The largest bulwarked dry-ditch system in the world
Elvas Travel Blog› entry 65 of 113 › view all entries
The Elva site, extensively fortified from the 17th to 19th centuries, represents the largest bulwarked dry-ditch system in the world. Within its walls, the town contains barracks and other military buildings as well as churches and monasteries. While Elvas contains remains dating back to the 10th century ad, its fortification began when Portugal regained independence in 1640. The fortifications designed by Dutch Jesuit padre Cosmander represent the best surviving example of the Dutch school of fortifications anywhere. The site also contains the Amoreira aqueduct, built to enable the stronghold to withstand lengthy sieges.
Guarding the key border crossing between Portugal’s capital Lisbon and Spain’s capital Madrid, in an undulating, riverine landscape, the Garrison Town of Elvas was fortified extensively from the 17th to the 19th centuries to become the largest bulwarked dry ditch system in the world, with outlying forts built on surrounding hills to accommodate the changing needs of defensive warfare.
The town was supplied with water by the 7km-long Amoreira Aqueduct, built in the late 16th and early 17th centuries and a key feature enabling the stronghold to withstand a lengthy siege. Within the walls, the town contains extensive barracks and other military buildings, as well as churches and monasteries, some adapted to military functions. The property includes seven components: the Historic Centre, the Amoreira Aqueduct, the Fort of Santa Luzia, and the covered way linking it to the Historic Centre, the Fort of Graça, and the Fortlets of São Mamede, São Pedro and São Domingos.

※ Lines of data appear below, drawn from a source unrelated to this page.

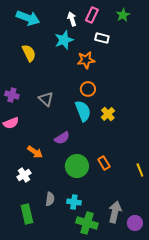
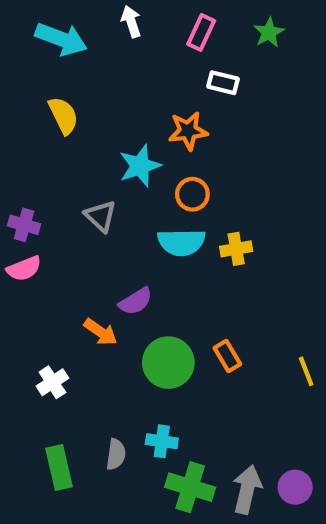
white arrow: (72, 19) -> (131, 22), moved
cyan star: (64, 40) -> (140, 166), moved
purple cross: (12, 95) -> (24, 225), moved
cyan semicircle: (83, 111) -> (181, 242), turned 110
yellow cross: (108, 114) -> (236, 249), turned 32
orange arrow: (35, 152) -> (101, 332), moved
gray semicircle: (50, 199) -> (116, 454), moved
gray arrow: (115, 212) -> (247, 489), moved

The historic centre with its castle, remnant walls and civil and religious buildings demonstrate the development of Elvas as three successive walled towns from the 10th to the 14th century and its subsequent incorporation into the major fortification works of the Portuguese War of the Restoration period (1641-68), when a wide range of military buildings were built for its role as a garrison town.
The bulwarked fortifications of the town and the outlying Fort of Santa Luzia and Graça and fortlets of São Mamede, São Pedro and São Domingos reflect the evolution of the Dutch system of fortification into an outstanding dry-ditch defence system.
These surviving fortifications were begun in 1643 and comprise twelve forts inserted in an irregular polygon, roughly centred on the castle and making use of a landscape of hills. The bulwarks are battered, surrounded by a dry ditch and counterscarp and further protected by a number of ravelins. The fortifications were designed by the Dutch Jesuit Cosmander, based on the treaties of fortification engineer Samuel Marolois, whose work together with that of Simon Stevin and Adam Fritach launched the Dutch school of fortification worldwide.
In the 18th century the Fort of Graça was constructed in response to the development of longer-range artillery, as well as four fortlets to the west.
As the remains of an enormous war fortress, Elvas is exceptional as a military landscape with visual and functional relationships between its fortifications, representing developments in military architecture and technology drawn from Dutch, Italian, French and English military theory and practice. Elvas is an outstanding demonstration of Portugal’s desire for land and autonomy, and the universal aspirations of European nation States in the 16th-17th centuries.